La “città splendente”, Belluno sospesa fra Dolomiti e Serenissima

Una veduta di Belluno
Una veduta di Belluno

La chiamano “la città splendente”. Belluno: il nome viene da Belo-dunum, definizione attribuitole dai Celti, per la bellezza del paesaggio che circonda il luogo. Oggi riassunto nella comunicazione turistica in vista delle Olimpiadi invernali del 2026 nel marchio “Montagne di Venezia”. E’ una città dove si vive bene Belluno: ai primi posti della qualità della vita in Italia. Un riconoscimento ottenuto con discrezione, perché c’è un legame profondo fra Belluno e le sue montagne silenziose. Fra Belluno e il Piave, che sotto la terrazza rocciosa dove sorge il centro storico riceve le acque del torrente Ardo. Il fiume, all’epoca della Serenissima, fluitava fino a Venezia i tronchi destinati ad essere lavorati all’Arsenale, guidati abilmente dagli ‘zattieri’, un mestiere che in Italia non esiste più. C’è ancora il porto fluviale a Belluno: oggi è un caratteristico quartiere ricco di murales.
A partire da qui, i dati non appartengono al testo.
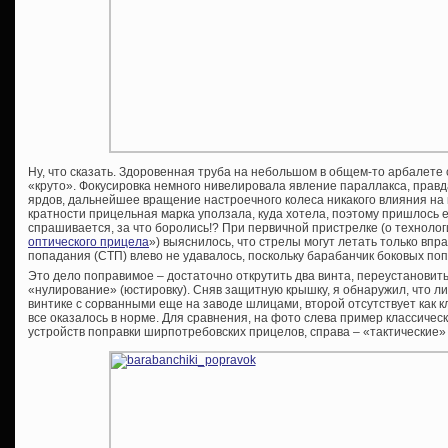
Ну, что сказать. Здоровенная труба на небольшом в общем-то арбалете
«круто». Фокусировка немного нивелировала явление параллакса, правда
ярдов, дальнейшее вращение настроечного колеса никакого влияния на 
кратности прицельная марка уползала, куда хотела, поэтому пришлось е
спрашивается, за что боролись!? При первичной пристрелке (о технологи
оптического прицела
») выяснилось, что стрелы могут летать только вп
попадания (СТП) влево не удавалось, поскольку барабанчик боковых поп
Это дело поправимое – достаточно открутить два винта, переустановить
«нулирование» (юстировку). Сняв защитную крышку, я обнаружил, что л
винтике с сорванными еще на заводе шлицами, второй отсутствует как кла
все оказалось в норме. Для сравнения, на фото слева пример классиче
устройств поправки ширпотребовских прицелов, справа – «тактические»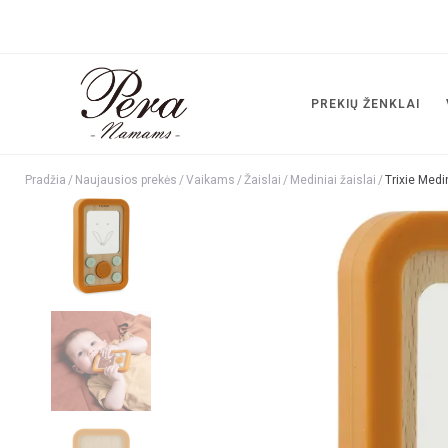
PREKIŲ ŽENKLAI
Pradžia
/
Naujausios prekės
/
Vaikams
/
Žaislai
/
Mediniai žaislai
/
Trixie Medin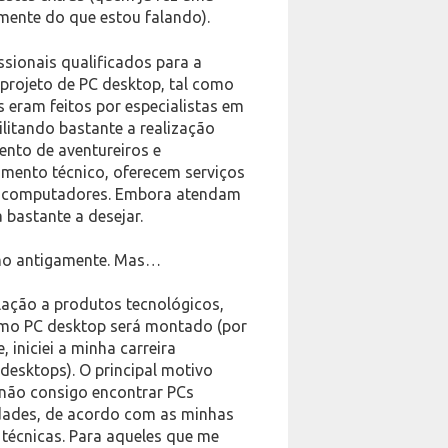
mente do que estou falando).
ssionais qualificados para a
rojeto de PC desktop, tal como
s eram feitos por especialistas em
ilitando bastante a realização
nto de aventureiros e
mento técnico, oferecem serviços
 computadores. Embora atendam
 bastante a desejar.
omo antigamente. Mas…
ação a produtos tecnológicos,
imo PC desktop será montado (por
 iniciei a minha carreira
desktops). O principal motivo
 não consigo encontrar PCs
dades, de acordo com as minhas
 técnicas. Para aqueles que me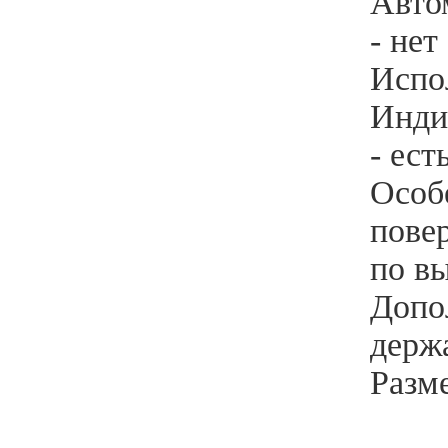
Авто
- нет
Испол
Инди
- ест
Особ
повер
по в
Допо
держ
Разм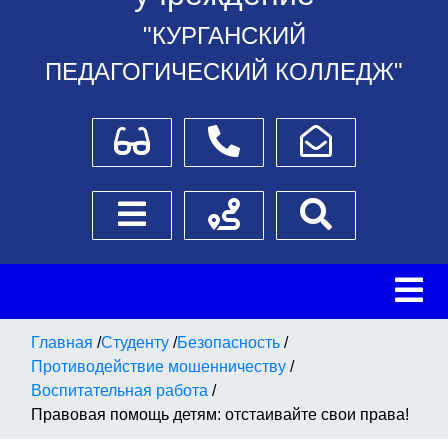
"КУРГАНСКИЙ
ПЕДАГОГИЧЕСКИЙ КОЛЛЕДЖ"
Для слабовидящих
Телефоны
Написать обращение
Боковое меню
Схема проезда
Поиск
Главная
/
Студенту
/
Безопасность
/
Противодействие мошенничеству
/
Воспитательная работа
/
Правовая помощь детям: отстаивайте свои права!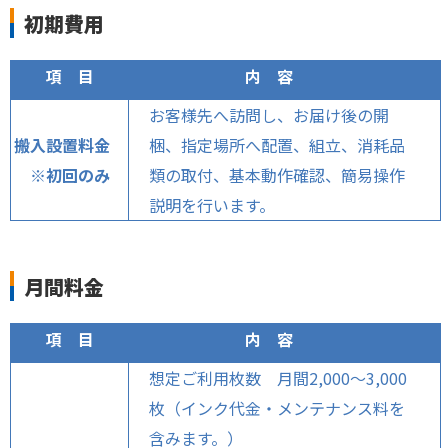
初期費用
項 目
内 容
お客様先へ訪問し、お届け後の開
搬入設置料金
梱、指定場所へ配置、組立、消耗品
※初回のみ
類の取付、基本動作確認、簡易操作
説明を行います。
月間料金
項 目
内 容
想定ご利用枚数 月間2,000～3,000
枚（インク代金・メンテナンス料を
含みます。）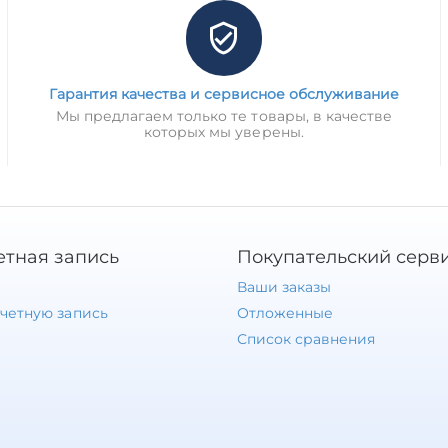
Гарантия качества и сервисное обслуживание
Мы предлагаем только те товары, в качестве
которых мы уверены.
етная запись
Покупательский серв
Ваши заказы
учетную запись
Отложенные
Список сравнения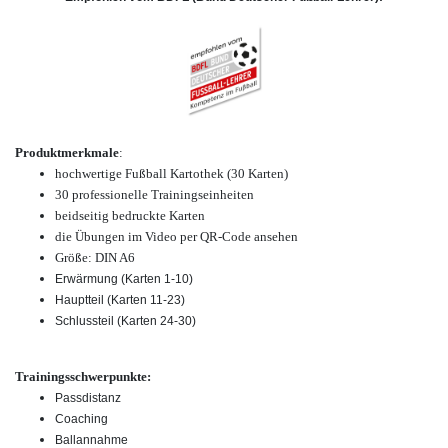
Produktmerkmale
:
hochwertige Fußball Kartothek (30 Karten)
30 professionelle Trainingseinheiten
beidseitig bedruckte Karten
die Übungen im Video per QR-Code ansehen
Größe: DIN A6
Erwärmung (Karten 1-10)
Hauptteil (Karten 11-23)
Schlussteil (Karten 24-30)
Trainingsschwerpunkte:
Passdistanz
Coaching
Ballannahme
Ci sono tanti buoni motivi per visitare Belluno, città che è ancora molto ‘veneziana’ nelle architetture del centro. L’itinerario ideale inizia in piazza dei Martiri, oggi il salotto della città e luogo dell’aperitivo. I veneziani la chiamavano Campedèl e ha una strana forma ellittica. Dovuta alla posizione della bombarda posizionata su una delle torri del castello. La piazza oggi è intitolata ai quattro giovani partigiani che furono trucidati dai nazisti il 17 marzo 1945. Lungo la passeggiata poi si svelano le altre bellezze del centro: il Duomo di San Martino, il Palazzo dei Rettori, la Torre Civica, Porta Dojona, piazza del mercato,  la chiesetta della Salute, Porta Rugo, la chiesa di Santo Stefano. Da vedere il sontuoso teatro comunale, Palazzo Fulcis con il suo ricco museo sull’arte delle spade, i chiostri e l’archivio di Stato nell’ex Scola dei Battuti.

Suggestive le zone naturalistiche che circondano la città, primo fra tutti il Bus del Buson, una stretta gola da film Western di origine preglaciale, raggiungibile al termine di una camminata fra i faggi. Qui in origine scorreva l’Ardo. Il torrente ha scavato un canyon profondo, le cui pareti oggi sono un libro aperto di geologia. E in tema di libri aperti Buzzati ne ha dedicati molti alla sua terra, anche l’ultimo: “I miracoli di Val Morel”, a cui è dedicato anche uno suggestivo sentiero, poco lontano dalla sua casa.